I don’t remember a time when I couldn’t read.
Except when bipolar disorder took it away from me.
I was what they call a “natural reader” – someone who learns to read without being taught. Someone who just picks it up out of the air. And for me, reading was like breathing. It kept me going, kept me alive. Reading was part and parcel of my identity. I was never without a book within reach. I read while eating, walking down the hall, going to sleep, riding in a car.

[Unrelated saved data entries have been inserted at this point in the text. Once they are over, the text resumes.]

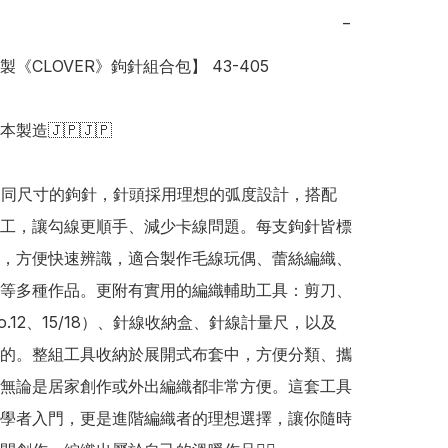
−
本製《CLOVER》鉤針組合包】 43-405

日本製造🇯🇵🇯🇵

不同尺寸的鉤針，針頭採用理想的弧度設計，搭配
工，讓勾線更順手、減少卡線問題。每支鉤針皆標
，方便快速辨識，適合製作毛線玩偶、蕾絲編織、
等多種作品。更附有實用的編織輔助工具：剪刀、
o.12、15/18）、針線收納盒、針線計量尺，以及
的。整組工具收納於展開式布套中，方便分類、攜
無論是居家創作或外出編織都非常方便。這套工具
學者入門，更是進階編織者的理想選擇，讓你隨時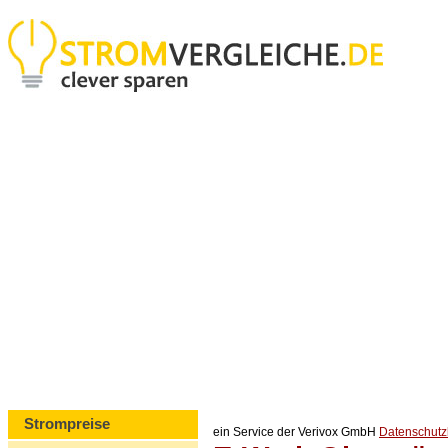
Strompreise
ein Service der Verivox GmbH
Datenschut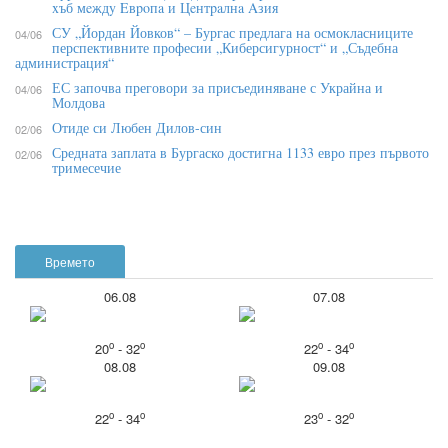
xъб мeждy Eвpoпa и Цeнтpaлнa Aзия
СУ „Йордан Йовков“ – Бургас предлага на осмокласниците
04/06
перспективните професии „Киберсигурност“ и „Съдебна
администрация“
ЕС започва преговори за присъединяване с Украйна и
04/06
Молдова
Отиде си Любен Дилов-син
02/06
Средната заплата в Бургаско достигна 1133 евро през първото
02/06
тримесечие
Времето
06.08
07.08
o
o
o
o
20
- 32
22
- 34
08.08
09.08
o
o
o
o
22
- 34
23
- 32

Throughout my undiagnosed childhood years, reading was a way for me and my brain to play nicely together. If I was depressed, I could lose myself in escapist fantasy. If I was hypomanic, I could soar on adventures. And during the in-between times, I had access to unlimited worlds – places, people, situations, ideas, conversations – both familiar and strangely new. Reading was my joy and my solace.
For many years, reading was therapeutic. I could not only lose myself and escape the unpleasantness of my disorder for a time, I could learn more about depression and bipolar disorder, compare my experiences with those of others who struggled with mental illness, discover how medicine and law and psychology and sociology could shine a light on my experiences. I could even (God help me!) read self-help books, which were popular at the time, and learn all sorts of theories and techniques that didn’t improve what was wrong with me.
Books and words were my life. I got degrees in English language and literature. I read for work and for fun. I edited magazines, wrote articles and (occasionally) children’s stories, worked on textbooks.
Then my brain broke and reading went away.
I had a major depressive episode, which lasted literally years, and during that time I found it nearly impossible to read.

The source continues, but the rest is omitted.